BEGIN DATA SUPPLIED
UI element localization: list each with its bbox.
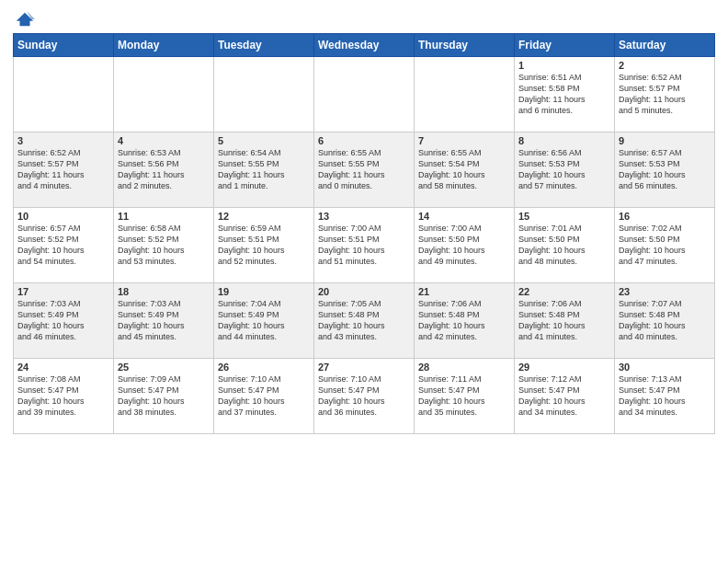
day-info: Sunrise: 7:00 AM Sunset: 5:50 PM Dayligh…: [418, 223, 510, 268]
day-number: 28: [418, 362, 510, 373]
day-info: Sunrise: 7:06 AM Sunset: 5:48 PM Dayligh…: [418, 298, 510, 343]
weekday-friday: Friday: [515, 34, 615, 57]
day-info: Sunrise: 6:52 AM Sunset: 5:57 PM Dayligh…: [619, 72, 711, 117]
day-cell: 19Sunrise: 7:04 AM Sunset: 5:49 PM Dayli…: [214, 283, 314, 359]
weekday-thursday: Thursday: [415, 34, 515, 57]
day-cell: [14, 57, 114, 132]
day-info: Sunrise: 6:51 AM Sunset: 5:58 PM Dayligh…: [518, 72, 610, 117]
weekday-sunday: Sunday: [14, 34, 114, 57]
day-cell: 22Sunrise: 7:06 AM Sunset: 5:48 PM Dayli…: [515, 283, 615, 359]
day-info: Sunrise: 7:04 AM Sunset: 5:49 PM Dayligh…: [218, 298, 310, 343]
day-cell: 26Sunrise: 7:10 AM Sunset: 5:47 PM Dayli…: [214, 359, 314, 434]
day-number: 1: [518, 60, 610, 71]
day-info: Sunrise: 6:55 AM Sunset: 5:54 PM Dayligh…: [418, 147, 510, 192]
day-cell: 24Sunrise: 7:08 AM Sunset: 5:47 PM Dayli…: [14, 359, 114, 434]
day-number: 17: [17, 286, 109, 297]
day-cell: 20Sunrise: 7:05 AM Sunset: 5:48 PM Dayli…: [314, 283, 415, 359]
day-cell: 16Sunrise: 7:02 AM Sunset: 5:50 PM Dayli…: [615, 208, 715, 283]
day-info: Sunrise: 7:02 AM Sunset: 5:50 PM Dayligh…: [619, 223, 711, 268]
day-info: Sunrise: 6:54 AM Sunset: 5:55 PM Dayligh…: [218, 147, 310, 192]
day-info: Sunrise: 7:13 AM Sunset: 5:47 PM Dayligh…: [619, 373, 711, 419]
day-cell: 13Sunrise: 7:00 AM Sunset: 5:51 PM Dayli…: [314, 208, 415, 283]
day-cell: 15Sunrise: 7:01 AM Sunset: 5:50 PM Dayli…: [515, 208, 615, 283]
day-number: 6: [318, 135, 410, 146]
day-cell: 18Sunrise: 7:03 AM Sunset: 5:49 PM Dayli…: [114, 283, 214, 359]
day-number: 8: [518, 135, 610, 146]
day-cell: 27Sunrise: 7:10 AM Sunset: 5:47 PM Dayli…: [314, 359, 415, 434]
day-number: 13: [318, 211, 410, 222]
week-row-1: 3Sunrise: 6:52 AM Sunset: 5:57 PM Daylig…: [14, 132, 715, 208]
day-number: 27: [318, 362, 410, 373]
day-cell: 28Sunrise: 7:11 AM Sunset: 5:47 PM Dayli…: [415, 359, 515, 434]
svg-marker-0: [17, 13, 33, 27]
day-number: 23: [619, 286, 711, 297]
day-info: Sunrise: 6:53 AM Sunset: 5:56 PM Dayligh…: [118, 147, 210, 192]
day-cell: 8Sunrise: 6:56 AM Sunset: 5:53 PM Daylig…: [515, 132, 615, 208]
day-info: Sunrise: 6:58 AM Sunset: 5:52 PM Dayligh…: [118, 223, 210, 268]
week-row-4: 24Sunrise: 7:08 AM Sunset: 5:47 PM Dayli…: [14, 359, 715, 434]
day-number: 2: [619, 60, 711, 71]
day-number: 11: [118, 211, 210, 222]
day-cell: 10Sunrise: 6:57 AM Sunset: 5:52 PM Dayli…: [14, 208, 114, 283]
week-row-2: 10Sunrise: 6:57 AM Sunset: 5:52 PM Dayli…: [14, 208, 715, 283]
day-number: 10: [17, 211, 109, 222]
day-cell: 12Sunrise: 6:59 AM Sunset: 5:51 PM Dayli…: [214, 208, 314, 283]
header: [13, 9, 715, 26]
week-row-3: 17Sunrise: 7:03 AM Sunset: 5:49 PM Dayli…: [14, 283, 715, 359]
logo-icon: [15, 9, 35, 29]
day-cell: 7Sunrise: 6:55 AM Sunset: 5:54 PM Daylig…: [415, 132, 515, 208]
day-info: Sunrise: 7:03 AM Sunset: 5:49 PM Dayligh…: [17, 298, 109, 343]
day-info: Sunrise: 7:08 AM Sunset: 5:47 PM Dayligh…: [17, 373, 109, 419]
day-info: Sunrise: 6:52 AM Sunset: 5:57 PM Dayligh…: [17, 147, 109, 192]
day-number: 4: [118, 135, 210, 146]
day-cell: 21Sunrise: 7:06 AM Sunset: 5:48 PM Dayli…: [415, 283, 515, 359]
calendar: SundayMondayTuesdayWednesdayThursdayFrid…: [13, 33, 715, 434]
weekday-tuesday: Tuesday: [214, 34, 314, 57]
day-number: 29: [518, 362, 610, 373]
day-number: 14: [418, 211, 510, 222]
week-row-0: 1Sunrise: 6:51 AM Sunset: 5:58 PM Daylig…: [14, 57, 715, 132]
day-cell: [214, 57, 314, 132]
day-info: Sunrise: 7:00 AM Sunset: 5:51 PM Dayligh…: [318, 223, 410, 268]
logo: [13, 9, 35, 26]
day-number: 26: [218, 362, 310, 373]
day-number: 25: [118, 362, 210, 373]
day-cell: 4Sunrise: 6:53 AM Sunset: 5:56 PM Daylig…: [114, 132, 214, 208]
day-cell: 23Sunrise: 7:07 AM Sunset: 5:48 PM Dayli…: [615, 283, 715, 359]
weekday-wednesday: Wednesday: [314, 34, 415, 57]
day-info: Sunrise: 7:01 AM Sunset: 5:50 PM Dayligh…: [518, 223, 610, 268]
day-cell: 2Sunrise: 6:52 AM Sunset: 5:57 PM Daylig…: [615, 57, 715, 132]
day-cell: 11Sunrise: 6:58 AM Sunset: 5:52 PM Dayli…: [114, 208, 214, 283]
day-info: Sunrise: 7:10 AM Sunset: 5:47 PM Dayligh…: [218, 373, 310, 419]
day-number: 20: [318, 286, 410, 297]
day-info: Sunrise: 7:07 AM Sunset: 5:48 PM Dayligh…: [619, 298, 711, 343]
day-number: 16: [619, 211, 711, 222]
day-info: Sunrise: 6:57 AM Sunset: 5:53 PM Dayligh…: [619, 147, 711, 192]
day-number: 24: [17, 362, 109, 373]
day-number: 22: [518, 286, 610, 297]
day-cell: 30Sunrise: 7:13 AM Sunset: 5:47 PM Dayli…: [615, 359, 715, 434]
day-info: Sunrise: 6:59 AM Sunset: 5:51 PM Dayligh…: [218, 223, 310, 268]
day-cell: 3Sunrise: 6:52 AM Sunset: 5:57 PM Daylig…: [14, 132, 114, 208]
day-number: 30: [619, 362, 711, 373]
weekday-saturday: Saturday: [615, 34, 715, 57]
day-info: Sunrise: 7:06 AM Sunset: 5:48 PM Dayligh…: [518, 298, 610, 343]
day-cell: [314, 57, 415, 132]
day-cell: [415, 57, 515, 132]
day-number: 5: [218, 135, 310, 146]
day-cell: 14Sunrise: 7:00 AM Sunset: 5:50 PM Dayli…: [415, 208, 515, 283]
day-info: Sunrise: 6:56 AM Sunset: 5:53 PM Dayligh…: [518, 147, 610, 192]
day-cell: 1Sunrise: 6:51 AM Sunset: 5:58 PM Daylig…: [515, 57, 615, 132]
day-info: Sunrise: 7:05 AM Sunset: 5:48 PM Dayligh…: [318, 298, 410, 343]
page-container: SundayMondayTuesdayWednesdayThursdayFrid…: [0, 0, 728, 563]
day-number: 21: [418, 286, 510, 297]
day-info: Sunrise: 7:12 AM Sunset: 5:47 PM Dayligh…: [518, 373, 610, 419]
day-info: Sunrise: 7:09 AM Sunset: 5:47 PM Dayligh…: [118, 373, 210, 419]
day-info: Sunrise: 6:55 AM Sunset: 5:55 PM Dayligh…: [318, 147, 410, 192]
day-number: 19: [218, 286, 310, 297]
day-cell: 29Sunrise: 7:12 AM Sunset: 5:47 PM Dayli…: [515, 359, 615, 434]
weekday-monday: Monday: [114, 34, 214, 57]
day-cell: 6Sunrise: 6:55 AM Sunset: 5:55 PM Daylig…: [314, 132, 415, 208]
day-info: Sunrise: 7:03 AM Sunset: 5:49 PM Dayligh…: [118, 298, 210, 343]
day-number: 7: [418, 135, 510, 146]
END DATA SUPPLIED
- REQUIRED ACTION -
Write only the number of lines above in which the word "weekday" is found.

- TASK RESPONSE -
7